Crushed legs yesterday…
….still no soreness today. This bothers me. Today, I was looking forward to the soreness. Next time will have to be even more of a bludgeoning. But on a scale of 1-10, with 10 being a severe bludgeoning, yesterday’s workout was still around an 8. Should have left me pretty sore. My back issues are really killing my legs and their workouts though. I simply need to get this taken care of even faster than it is being taken care of. Although, it feels very sensitive at the moment, for some reason, I am strangely optimistic when it comes to my back right now. Even stranger, I feel like I actually bulged another disc when helping my brother move 2 weeks ago, and because of that,I am feeling even more optimistic. It seems like the worse things get, the better I feel about the outcome. This is very similar to how I feel about people. The harder they have had it in their lives, the more attracted I am to them. I feel, and have definitely noticed, that the people who have had it real tough in life, who have been faced with real challenges that have beat them down on a number of occasions are the ones that have the most potential for growth…the ones that are most likely to become or be people that I can really, dramatically benefit from-I’m very attracted to that. In fact, it’s one of my biggest and most important criteria when I meet a new girl-how much can I grow with this girl? How is she going to help me evolve as a person? I guess my problem, as I have most recently noticed, is that I have sacrificed love and good times for personal growth. Of course, what I hadn’t realized, was that personal growth sometimes happens most quickly when you are with someone that you truly love and enjoy. I have been very guilty of surrounding myself with people and situations that are uncomfortable, that I don’t particularly like, just to learn the lessons. The enjoyment came after the fact, the enjoyment came in the form of a notch on the belt, a lesson learned. Now, I don’t think there is anything wrong with that, per se, but it’s time for me to start enjoying the lessons and the relationships while I am actually in them-not after when I see and feel the personal development that resulted from them.

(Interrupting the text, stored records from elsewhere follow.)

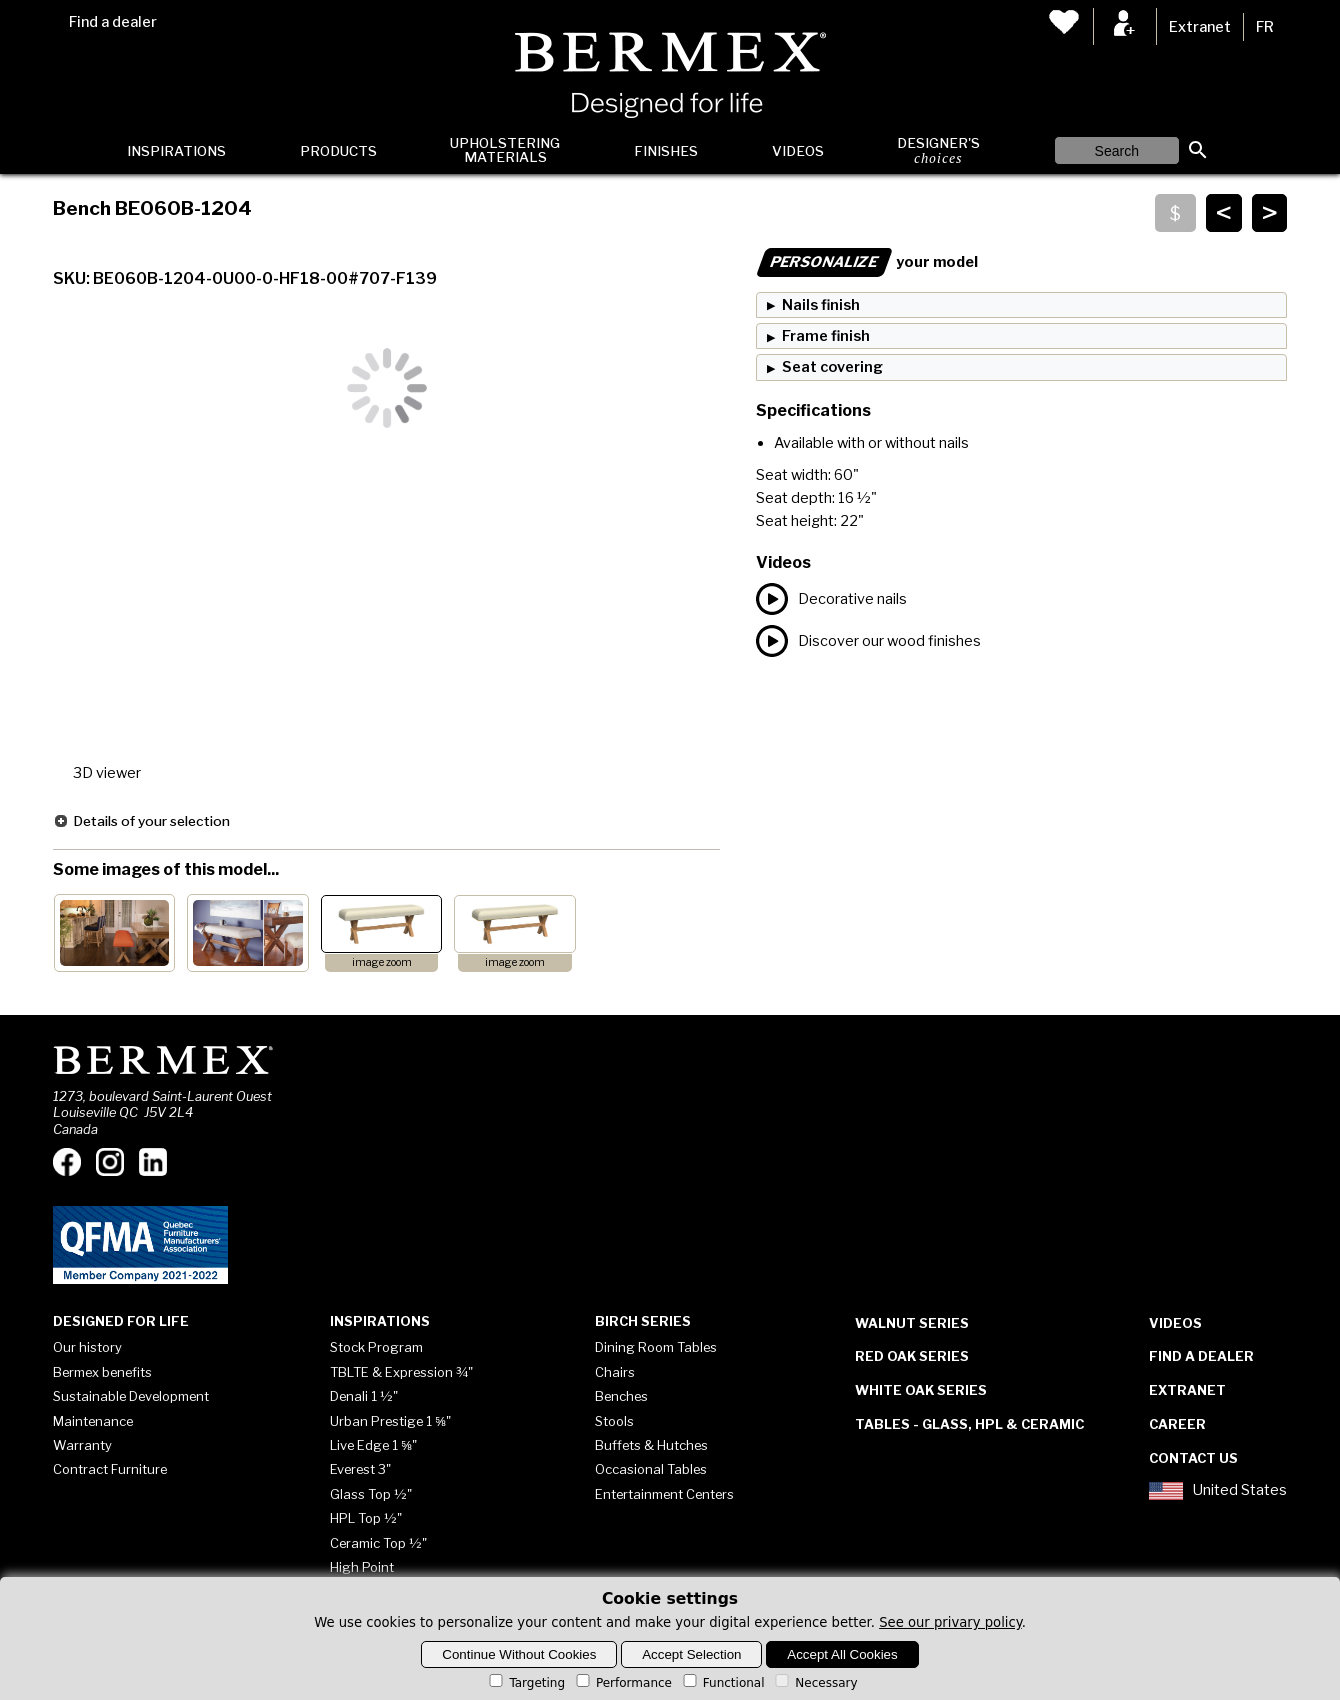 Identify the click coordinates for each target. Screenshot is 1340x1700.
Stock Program (376, 1347)
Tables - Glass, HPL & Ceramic (969, 1424)
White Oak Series (921, 1390)
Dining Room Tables (656, 1347)
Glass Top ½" (371, 1494)
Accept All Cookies (842, 1654)
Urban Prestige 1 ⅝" (390, 1421)
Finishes (666, 151)
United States (1218, 1491)
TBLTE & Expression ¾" (401, 1372)
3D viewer (107, 773)
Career (1177, 1424)
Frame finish (826, 336)
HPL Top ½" (366, 1518)
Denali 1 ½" (364, 1396)
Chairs (615, 1372)
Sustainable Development (131, 1396)
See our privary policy (950, 1622)
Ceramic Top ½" (378, 1543)
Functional (722, 1683)
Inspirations (176, 151)
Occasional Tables (651, 1469)
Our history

As far as training goes, I’m taking the weekend off. I always take saturdays off, but I’m taking sunday as well this time around. My pec is still a bit tender and I have been doing a heck of a lot of working out lately anyway. Time for a break. I think I’ll lay off at least my first chest workout next week and maybe the second. That’s a bit disappointing because I really want to improve my flat bench press, but my shoulders and tris could use the priority anyway-they are two of my worst bodyparts. Who knows, the bench might go up as a result.
Anyway, time for some more raw lamb, egg yolks, honey, and garlic. Just downed some un-pasteurized cheese; Comte is my favorite at the moment. It was smooth.